Lo anoto. Junto a la reseña de “La vida en espiral”, la nueva novela negra del senegalés Abasse Ndione, cuya anterior «Ramata» tanto nos gustó, aunque al final se le fuera la pinza. Senegal… ¡menos mal que nos queda el Senegal! Antes era una anécdota, ese comentario. Ahora es una afirmación, cargada de sentido, lógica y necesidad. ¡Menos mal!
En cualquier otra ocasión, no habría hablado de nada de esto. Hubiese mandado esos artículos a personas concretas y determinadas, por e-mail, sabiendo que les gustaría y les interesaría. Igual que das los buenos días, de forma genérica, a todo el mundo, pero de forma sentida y especial, de forma privada, a quiénes más te apetece y deseas.
Al volver de la calle, se me ocurrió la idea para uno de esos cuentos recurrentes que tanto nos gustan: las adaptaciones del clásico de Monterroso a nuestra vida cotidiana. Pero no lo podía bloguear. ¡Porque estaba fuera!
El cuento sería algo así como:
“Cuando subió en el ascensor, su olor todavía estaba allí”.

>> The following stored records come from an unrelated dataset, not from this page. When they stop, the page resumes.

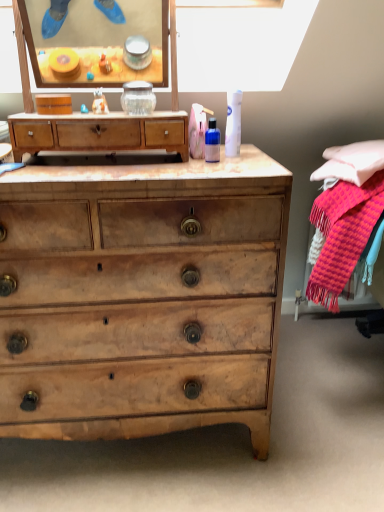 Question: From the image's perspective, relative to light brown wooden chest of drawers at center, the second chest of drawers in the bottom-to-top sequence, is light brown wood chest of drawers at center, which is the first chest of drawers in bottom-to-top order, above or below?

Choices:
 (A) below
 (B) above

Answer: (A)

Question: In the image, is light brown wood chest of drawers at center, which is the first chest of drawers in bottom-to-top order, on the left side or the right side of light brown wooden chest of drawers at center, which ranks as the first chest of drawers in top-to-bottom order?

Choices:
 (A) left
 (B) right

Answer: (A)

Question: Based on their relative distances, which object is farther from the light brown wooden chest of drawers at center, which ranks as the first chest of drawers in top-to-bottom order?

Choices:
 (A) light brown wood chest of drawers at center, acting as the 2th chest of drawers starting from the top
 (B) translucent plastic bottle at center, which is counted as the second toiletry, starting from the right
 (C) white matte canister at upper center, positioned as the 2th toiletry in left-to-right order

Answer: (A)

Question: Based on their relative distances, which object is farther from the light brown wooden chest of drawers at center, the second chest of drawers in the bottom-to-top sequence?

Choices:
 (A) translucent plastic bottle at center, which is counted as the second toiletry, starting from the right
 (B) light brown wood chest of drawers at center, acting as the 2th chest of drawers starting from the top
 (C) white matte canister at upper center, positioned as the 2th toiletry in left-to-right order

Answer: (B) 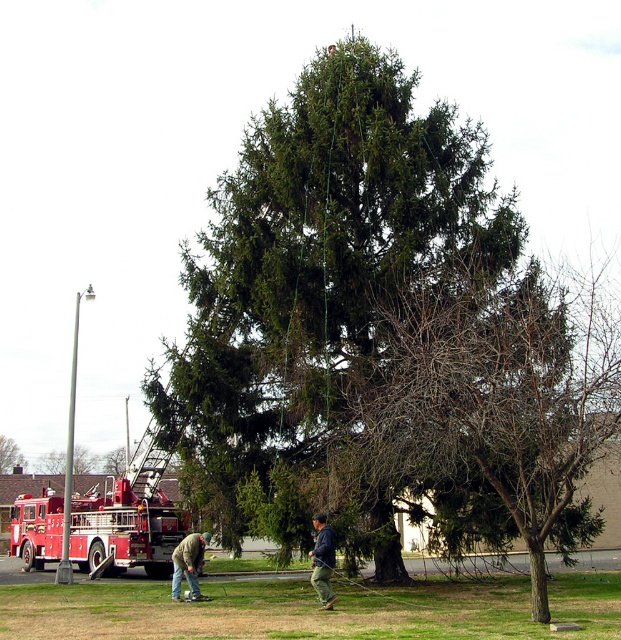 Question: Which point is farther from the camera taking this photo?

Choices:
 (A) (551, 314)
 (B) (388, 529)
 (C) (153, 474)
 (D) (4, 467)

Answer: (D)

Question: Which point is farther to the camera?

Choices:
 (A) (19, 452)
 (B) (396, 557)
 (C) (319, 554)
 (D) (173, 566)

Answer: (A)

Question: Considering the relative positions of green textured tree at center and dark blue jeans at center in the image provided, where is green textured tree at center located with respect to dark blue jeans at center?

Choices:
 (A) below
 (B) above

Answer: (B)

Question: Is brushed metal ladder at center in front of dark blue jeans at center?

Choices:
 (A) yes
 (B) no

Answer: (B)

Question: Based on their relative distances, which object is nearer to the dark blue jeans at center?

Choices:
 (A) green textured tree at center
 (B) bare branches at center
 (C) green matte tree at center
 (D) green denim jacket at lower left

Answer: (D)

Question: From the image, what is the correct spatial relationship of green textured tree at center in relation to brushed metal fire truck at lower left?

Choices:
 (A) below
 (B) above

Answer: (B) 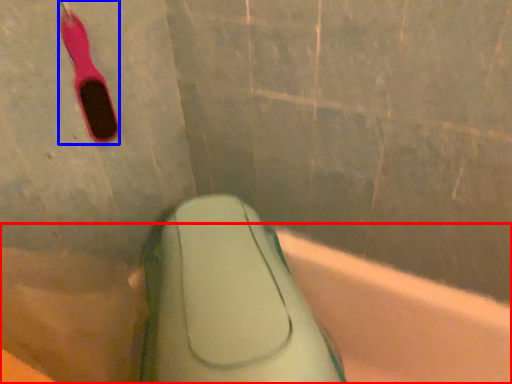 Question: Which object appears closest to the camera in this image, bath (highlighted by a red box) or toothbrush (highlighted by a blue box)?

Choices:
 (A) bath
 (B) toothbrush

Answer: (A) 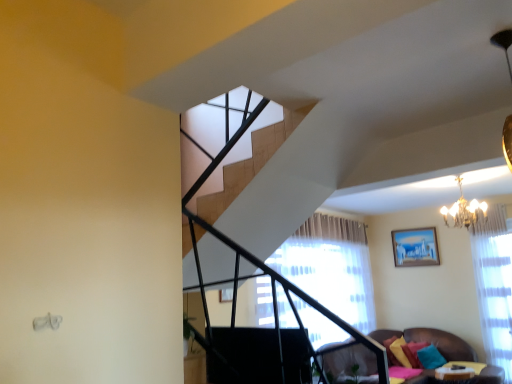 Question: Is point (407, 264) closer or farther from the camera than point (335, 367)?

Choices:
 (A) farther
 (B) closer

Answer: (A)

Question: Looking at their shapes, would you say matte blue painting at upper right is wider or thinner than velvet brown couch at lower right?

Choices:
 (A) thin
 (B) wide

Answer: (A)

Question: Considering the real-world distances, which object is farthest from the velvet brown couch at lower right?

Choices:
 (A) teal fabric pillow at lower right, which appears as the second pillow when viewed from the left
 (B) gold crystal chandelier at upper right
 (C) wooden table at lower right
 (D) matte blue painting at upper right
 (E) teal fabric pillow at lower right, which is counted as the third pillow, starting from the left

Answer: (D)

Question: Which is nearer to the matte blue painting at upper right?

Choices:
 (A) velvet brown couch at lower right
 (B) gold crystal chandelier at upper right
 (C) wooden table at lower right
 (D) teal fabric pillow at lower right, which appears as the second pillow when viewed from the left
 (E) velvet yellow pillow at lower right, acting as the first pillow starting from the left

Answer: (B)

¿De qué sirve, escribir, si nadie te va a leer?
Y me acordé de otro recortico que tenía en el despacho, y que encontré la otra tarde, cuando hacía limpieza de papeles y trataba de poner un poco de orden en el caos que me rodea.
Era de Tolstoi. Y decía: “Escribir no es difícil, lo difícil es no escribir”. ¡Y tanto! Tantas veces cogía el móvil, para escribir, un SMS, un e-mail, cuantas lo soltaba y lo apartaba de mí. Porque lo difícil, efectivamente, es no escribir.

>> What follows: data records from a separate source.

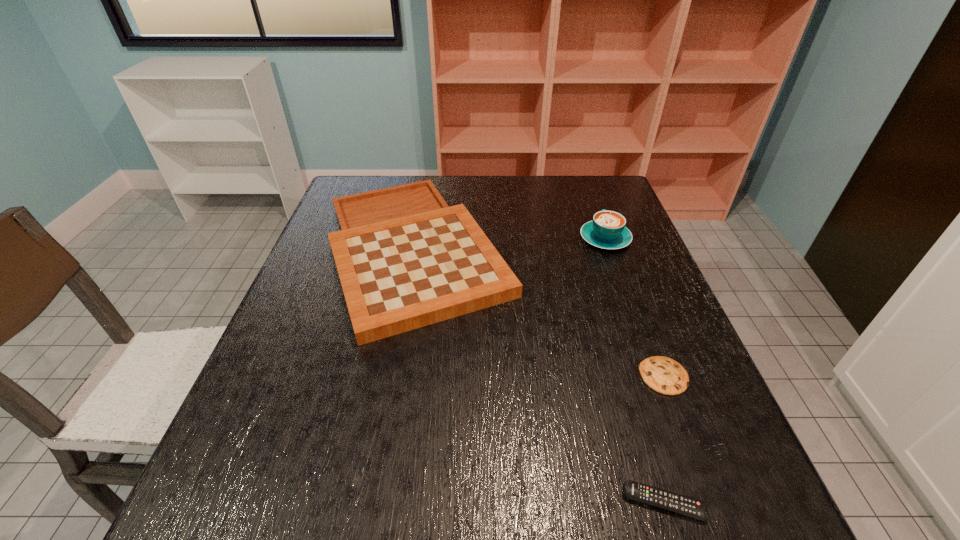 I want to click on vacant space in between the gameboard and the cappuccino, so click(x=510, y=245).

The width and height of the screenshot is (960, 540). What are the coordinates of `empty location between the cookie and the tallest object` in the screenshot? It's located at (635, 308).

The image size is (960, 540). Identify the location of vacant area between the nearest object and the gameboard. (540, 376).

Image resolution: width=960 pixels, height=540 pixels. In order to click on empty space that is in between the third farthest object and the remote control in this screenshot , I will do `click(663, 440)`.

Identify which object is the second closest to the cookie. Please provide its 2D coordinates. Your answer should be formatted as a tuple, i.e. [(x, y)], where the tuple contains the x and y coordinates of a point satisfying the conditions above.

[(405, 259)]

Locate an element on the screen. object that stands as the third closest to the leftmost object is located at coordinates (677, 503).

Image resolution: width=960 pixels, height=540 pixels. In order to click on vacant region that satisfies the following two spatial constraints: 1. on the front side of the gameboard; 2. on the left side of the remote control in this screenshot , I will do `click(370, 502)`.

Locate an element on the screen. free space that satisfies the following two spatial constraints: 1. on the back side of the cookie; 2. on the left side of the nearest object is located at coordinates (626, 376).

Locate an element on the screen. Image resolution: width=960 pixels, height=540 pixels. free space that satisfies the following two spatial constraints: 1. on the front side of the remote control; 2. on the right side of the third shortest object is located at coordinates (370, 502).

Voy a la nevera. Me gusta el agua fresca. Pero tengo una botella, ya vieja, cuya agua sabe a plástico. ¡Qué asco! No hay nada más repugnante que el agua mala. O sí. Peor es no tener agua que beber, claro. Pero eso, ni se nos plantea. Vacío y tiro la botella. No es problema.
Tengo ganas de escribir. Tengo dos cuentos, en la cabeza. Y aún no he tenido tiempo ni oportunidad de sentarme, con calma, con ganas, a escribirlos.
Pero hay que correr. Y, esta tarde, hay que ir a la Feria del Libro. Que viene nuestro querido Alfonso Mateo Sagasta, a presentar su excepcional “Caminarás con el sol”. ¡Hay que estar con él! Con sumo gusto.
Me llama un amigo por teléfono. Sé que piensa que estoy dolido por un tema. Y hace lo imposible por transmitir confianza, serenidad y buen rollo. Por tender puentes. Él no sabe que no me hace falta, pero se lo agradezco igualmente.
Cuento todo esto porque, por unas horas, no lo podía contar. Si hubiera podido hacerlo, si no hubiera estado fuera, expulsado de mi propia dimensión virtual, ¡todo esto que os habríais ahorrado!
Seguramente sí habría compartido una pregunta. Aunque seguramente no habría sido hoy:
– ¿Dónde estáis, vosotras?
Pero ahora todo está bien. Podemos entrar, nuevo. ¡Estamos dentro!